Your Big Data Will Read To You Now
One of the biggest challenges in big data analytics is communicating insights back to users. Many organizations rely on dashboards and visualization tools to display the analytic results. Now a new crop of tools is using big data to generate written narratives that explain to users what’s happening in plain English.
Advances in artificial intelligence have led to a wave of new applications that can automatically analyze massive amounts of data and write stories about them, and do so at scale and at par with human ability. You may have heard about the robot that writes baseball game recaps that are superior to sports journalists or the machine that media firms use to generate earnings reports for publicly traded companies? Those are the types of systems we’re talking about.
Narrative Science developed the StatsMonkey program in 2011 to automatically generate baseball game recaps that were as good as the average sports journalist (and better than the lazy one who buried the lead about the perfect game). The software is based on technology that Narrative Science co-founder and chief scientist Kris Hammond helped develop while teaching at Northwestern University during the 2000s.

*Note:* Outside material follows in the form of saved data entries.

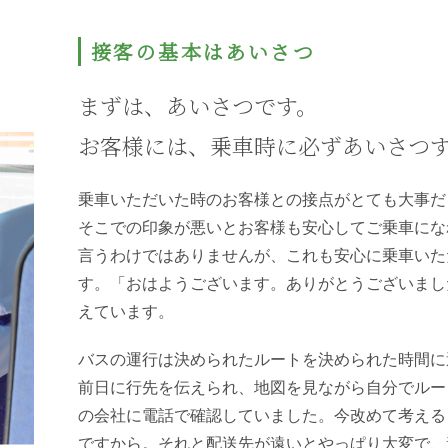
接客の基本はあいさつ
まずは、あいさつです。
お客様には、乗車時に必ずあいさつ
乗車いただいた時のお客様との接点がとても大事だ
そこでの印象が悪いとお客様も安心してご乗車にな
言うわけではありませんが、これも安心に乗車いた
す。「おはようございます。ありがとうございまし
えています。
バスの運行は決められたルートを決められた時間に
前日に行先を伝えられ、地図を見ながら自分でルー
の会社に電話で確認していました。今改めて考える
ですから。それと配送先が遠いとやっぱり大変で、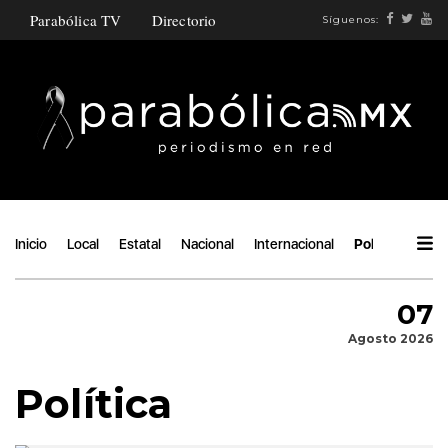
Parabólica TV
Directorio
Síguenos:
Inicio
Local
Estatal
Nacional
Internacional
Política
Áng
07
Agosto 2026
Política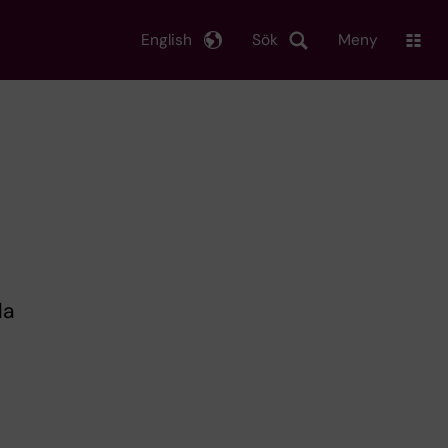
English
Sök
Meny
la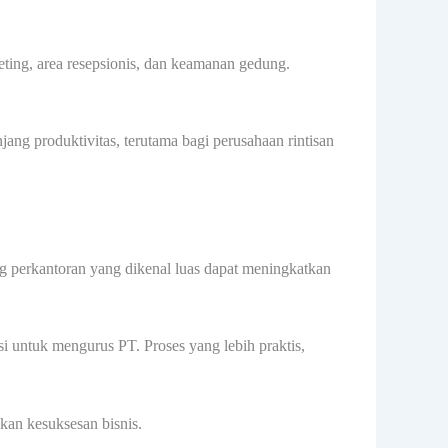
eting, area resepsionis, dan keamanan gedung.
ang produktivitas, terutama bagi perusahaan rintisan
ng perkantoran yang dikenal luas dapat meningkatkan
i untuk mengurus PT. Proses yang lebih praktis,
kan kesuksesan bisnis.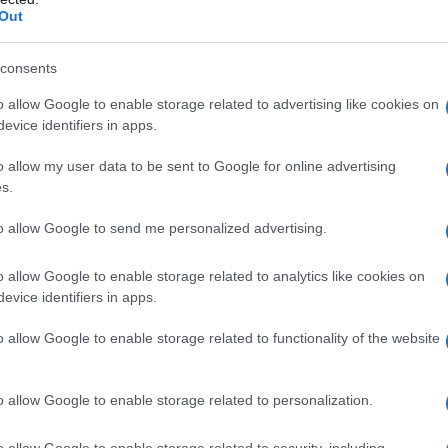
Out
consents
o allow Google to enable storage related to advertising like cookies on
evice identifiers in apps.
o allow my user data to be sent to Google for online advertising
s.
to allow Google to send me personalized advertising.
o allow Google to enable storage related to analytics like cookies on
evice identifiers in apps.
o allow Google to enable storage related to functionality of the website
ater
υπόσχονται
internet σε όλο το σπίτι, χωρίς κενά
κής εταιρίας εκμεταλλεύεται την
υφιστάμενη καλωδίωση
ορά δεδομένων
και ταυτόχρονα, έχοντας
ενσωματωμένο
o allow Google to enable storage related to personalization.
ς σύνδεσης στο modem-router
.
o allow Google to enable storage related to security, including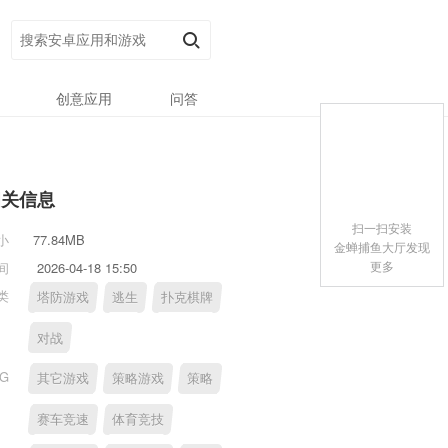
创意应用
问答
相关信息
扫一扫安装
小
77.84MB
金蝉捕鱼大厅发现
更多
间
2026-04-18 15:50
类
塔防游戏
逃生
扑克棋牌
对战
AG
其它游戏
策略游戏
策略
赛车竞速
体育竞技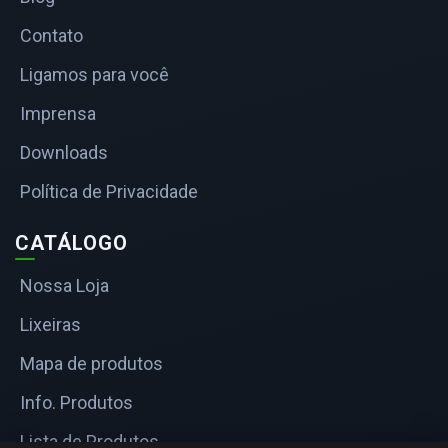
Contato
Ligamos para você
Imprensa
Downloads
Política de Privacidade
CATÁLOGO
Nossa Loja
Lixeiras
Mapa de produtos
Info. Produtos
Lista de Produtos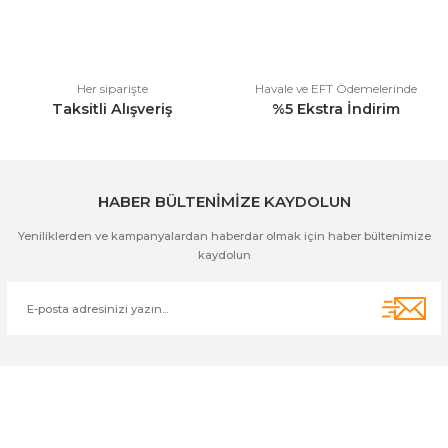
Bu ürüne benzer farklı alternatifler olmalı.
Her siparişte
Havale ve EFT Ödemelerinde
Taksitli Alışveriş
%5 Ekstra İndirim
Gönder
HABER BÜLTENİMİZE KAYDOLUN
Yeniliklerden ve kampanyalardan haberdar olmak için haber bültenimize
kaydolun
Cihan Av İnş. İth. İhrc. San. Tic. Ltd. Şti. Özyurt Mah. Nakipoğlu Cad.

“The first version of [StatsMonkey] was so successful and so human in terms of this ability to express that we took pause and….realized it’s not about baseball or sports or media–it’s about explaining the world through the lens of data and the lens of analytics applied to that data,” Hammond tells Datanami. “We can explain things based on this incredibly rich mass of data that people are amazingly frustrated with because of the gap between their data and their ability to understand it.”
One of the early adopters of Narrative Science’s flagship product, called Quill, is Credit Suisse. The Swiss investment bank offered its customers a dashboard that would present a series of charts and graphs that summarized assessments and predictions of how publicly traded companies were performing.
The problem was, the charts and graphs were so complex that even the developers who created the backend analytics had no idea how to use them. So the bank brought in Narrative Science, and fed Quill the data that was previously going into the dashboards. Now, instead of requiring users to interpret charts and graphs, the banks users can push a button on the screen and read a Quill-generated story that boils down the data into the pertinent parts.
“They’re not looking at charts anymore. They’re just reading a story,” Hammond says. “Rather than force everybody to become data scientists, we are actually providing people insight into what’s happening in the world by having Quill do that work.”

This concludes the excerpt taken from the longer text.